CB&B 711a and CB&B 712b and CB&B 713b, Lab Rotations Hongyu Zhou
Three 2.5–3-month research rotations in faculty laboratories are required during the first year of graduate study. These rotations are arranged by each student with individual faculty members.
CB&B 740a, Clinical and Translational Informatics Richard Shiffman and Michael Krauthammer
The course provides an introduction to clinical and translational informatics. Topics include (1) overview of biomedical informatics, (2) design, function, and evaluation of clinical information systems, (3) clinical decision making and practice guidelines, (4) clinical decision support systems, (5) informatics support of clinical research, (6) privacy and confidentiality of clinical data, (7) standards, and (8) topics in translational bioinformatics. Permission of the instructor required.
CB&B 745b / AMTH 745b / CPSC 745b, Advanced Topics in Machine Learning and Data Mining Smita Krishnaswamy and Guy Wolf
An overview of advances in the past decade in machine learning and automatic data-mining approaches for dealing with the broad scope of modern data-analysis challenges, including deep learning, kernel methods, dictionary learning, and bag of words/features.

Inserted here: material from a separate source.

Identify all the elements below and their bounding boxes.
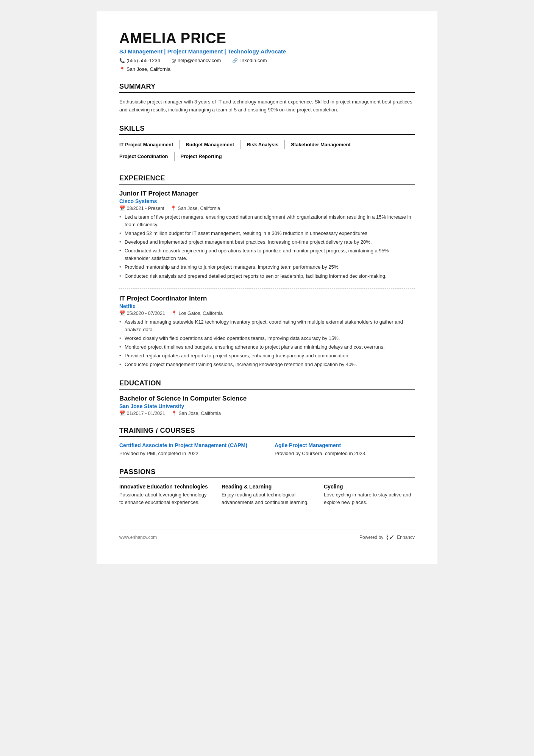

This year, the focus is on a broad scope of biomedical data-analysis tasks, such as single-cell RNA sequencing, single-cell signaling and proteomic analysis, health care assessment, and medical diagnosis and treatment recommendations. The seminar is based on student presentations and discussions of recent prominent publications from leading journals and conferences in the field. Prerequisite: basic concepts in data analysis (e.g., CPSC 545 or 563) or permission of the instructor.
CB&B 750b, Core Topics in Biomedical Informatics Kei-Hoi Cheung and Cynthia Brandt
The course focuses on providing an introduction to common unifying themes that serve as the foundation for different areas of biomedical informatics, including clinical, neuro-, and genome informatics. The course is designed for students with significant computer experience and course work who plan to build databases and computational tools for use in biomedical research. Emphasis is on understanding basic principles underlying informatics approaches to interoperation among biomedical databases and software tools, standardized biomedical vocabularies and ontologies, biomedical natural language processing, modeling of biological systems, high-performance computation in biomedicine, and other related topics.
CB&B 752b / CPSC 752b / MB&B 752b / MCDB 752b, Biomedical Data Science: Mining and Modeling Mark Gerstein
Biomedical data science encompasses the analysis of gene sequences, macromolecular structures, and functional genomics data on a large scale. It represents a major practical application for modern techniques in data mining and simulation. Specific topics to be covered include sequence alignment, large-scale processing, next-generation sequencing data, comparative genomics, phylogenetics, biological database design, geometric analysis of protein structure, molecular-dynamics simulation, biological networks, normalization of microarray data, mining of functional genomics data sets, and machine-learning approaches to data integration. Prerequisites: biochemistry and calculus, or permission of the instructor.